[Page-level text extractions]
★ ★ ★ ★

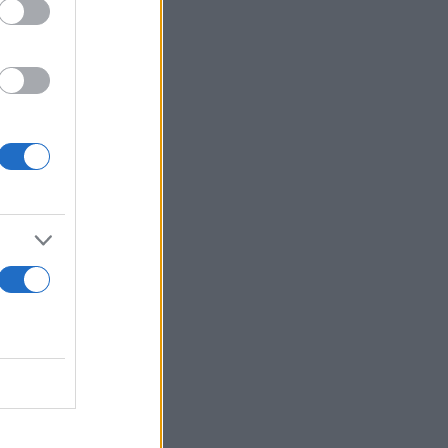
τη της
 Διάβολοι
 Ροφς και το
οντας για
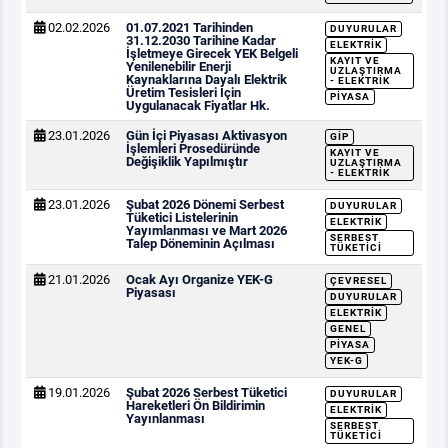
02.02.2026
01.07.2021 Tarihinden
DUYURULAR
31.12.2030 Tarihine Kadar
ELEKTRIK
İşletmeye Girecek YEK Belgeli
KAYIT VE
Yenilenebilir Enerji
UZLAŞTIRMA
Kaynaklarına Dayalı Elektrik
- ELEKTRIK
Üretim Tesisleri İçin
PIYASA
Uygulanacak Fiyatlar Hk.
23.01.2026
Gün İçi Piyasası Aktivasyon
GİP
İşlemleri Prosedüründe
KAYIT VE
Değişiklik Yapılmıştır
UZLAŞTIRMA
- ELEKTRIK
23.01.2026
Şubat 2026 Dönemi Serbest
DUYURULAR
Tüketici Listelerinin
ELEKTRIK
Yayımlanması ve Mart 2026
SERBEST
Talep Döneminin Açılması
TÜKETICI
21.01.2026
Ocak Ayı Organize YEK-G
ÇEVRESEL
Piyasası
DUYURULAR
ELEKTRIK
GENEL
PIYASA
YEK-G
19.01.2026
Şubat 2026 Serbest Tüketici
DUYURULAR
Hareketleri Ön Bildirimin
ELEKTRIK
Yayınlanması
SERBEST
TÜKETICI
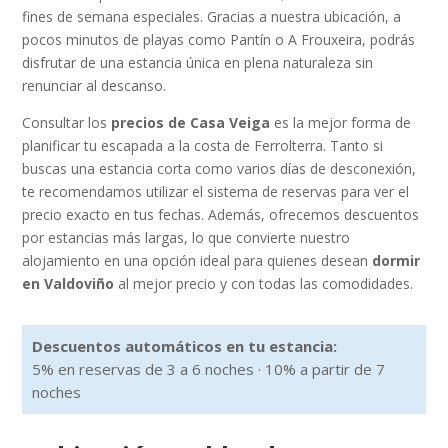
fines de semana especiales. Gracias a nuestra ubicación, a
pocos minutos de playas como Pantín o A Frouxeira, podrás
disfrutar de una estancia única en plena naturaleza sin
renunciar al descanso.
Consultar los
precios de Casa Veiga
es la mejor forma de
planificar tu escapada a la costa de Ferrolterra. Tanto si
buscas una estancia corta como varios días de desconexión,
te recomendamos utilizar el sistema de reservas para ver el
precio exacto en tus fechas. Además, ofrecemos descuentos
por estancias más largas, lo que convierte nuestro
alojamiento en una opción ideal para quienes desean
dormir
en Valdoviño
al mejor precio y con todas las comodidades.
Descuentos automáticos en tu estancia:
5% en reservas de 3 a 6 noches · 10% a partir de 7
noches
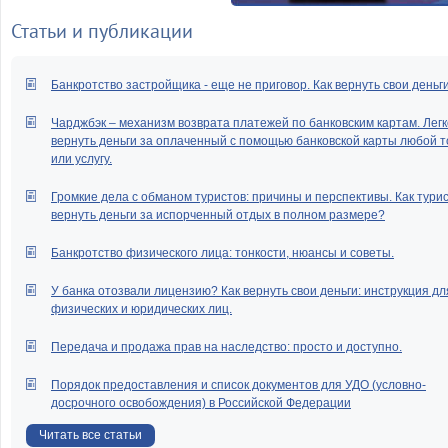
Статьи и публикации
Банкротство застройщика - еще не приговор. Как вернуть свои деньг
Чарджбэк – механизм возврата платежей по банковским картам. Легк
вернуть деньги за оплаченный с помощью банковской карты любой т
или услугу.
Громкие дела с обманом туристов: причины и перспективы. Как тури
вернуть деньги за испорченный отдых в полном размере?
Банкротство физического лица: тонкости, нюансы и советы.
У банка отозвали лицензию? Как вернуть свои деньги: инструкция дл
физических и юридических лиц.
Передача и продажа прав на наследство: просто и доступно.
Порядок предоставления и список документов для УДО (условно-
досрочного освобождения) в Российской Федерации
Читать все статьи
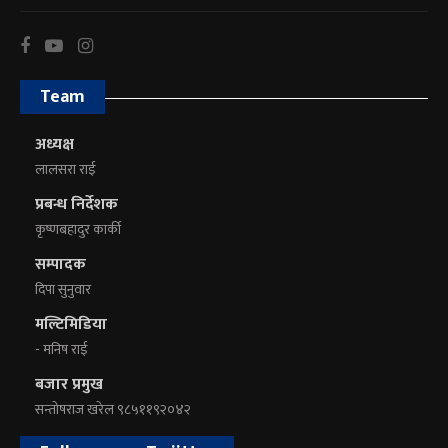
Team
अध्यक्ष
लालसरा राई
प्रबन्ध निर्देशक
कृष्णबहादुर कार्की
सम्पादक
दिपा सुनुवार
मल्टिमिडिया
- मनिष राई
बजार प्रमुख
सन्तोषराज खरेल ९८५११९२०४२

★ ★ ★ ★

Write out each line of the data above exactly, starting at the top and finishing with the line containing "al mejor precio y con todas las comodidades."; omit the pictures.

τη της
 Διάβολοι
 Ροφς και το
οντας για
02.02.2026
01.07.2021 Tarihinden
DUYURULAR
31.12.2030 Tarihine Kadar
ELEKTRIK
İşletmeye Girecek YEK Belgeli
KAYIT VE
Yenilenebilir Enerji
UZLAŞTIRMA
Kaynaklarına Dayalı Elektrik
- ELEKTRIK
Üretim Tesisleri İçin
PIYASA
Uygulanacak Fiyatlar Hk.
23.01.2026
Gün İçi Piyasası Aktivasyon
GİP
İşlemleri Prosedüründe
KAYIT VE
Değişiklik Yapılmıştır
UZLAŞTIRMA
- ELEKTRIK
23.01.2026
Şubat 2026 Dönemi Serbest
DUYURULAR
Tüketici Listelerinin
ELEKTRIK
Yayımlanması ve Mart 2026
SERBEST
Talep Döneminin Açılması
TÜKETICI
21.01.2026
Ocak Ayı Organize YEK-G
ÇEVRESEL
Piyasası
DUYURULAR
ELEKTRIK
GENEL
PIYASA
YEK-G
19.01.2026
Şubat 2026 Serbest Tüketici
DUYURULAR
Hareketleri Ön Bildirimin
ELEKTRIK
Yayınlanması
SERBEST
TÜKETICI
fines de semana especiales. Gracias a nuestra ubicación, a
pocos minutos de playas como Pantín o A Frouxeira, podrás
disfrutar de una estancia única en plena naturaleza sin
renunciar al descanso.
Consultar los
precios de Casa Veiga
es la mejor forma de
planificar tu escapada a la costa de Ferrolterra. Tanto si
buscas una estancia corta como varios días de desconexión,
te recomendamos utilizar el sistema de reservas para ver el
precio exacto en tus fechas. Además, ofrecemos descuentos
por estancias más largas, lo que convierte nuestro
alojamiento en una opción ideal para quienes desean
dormir
en Valdoviño
al mejor precio y con todas las comodidades.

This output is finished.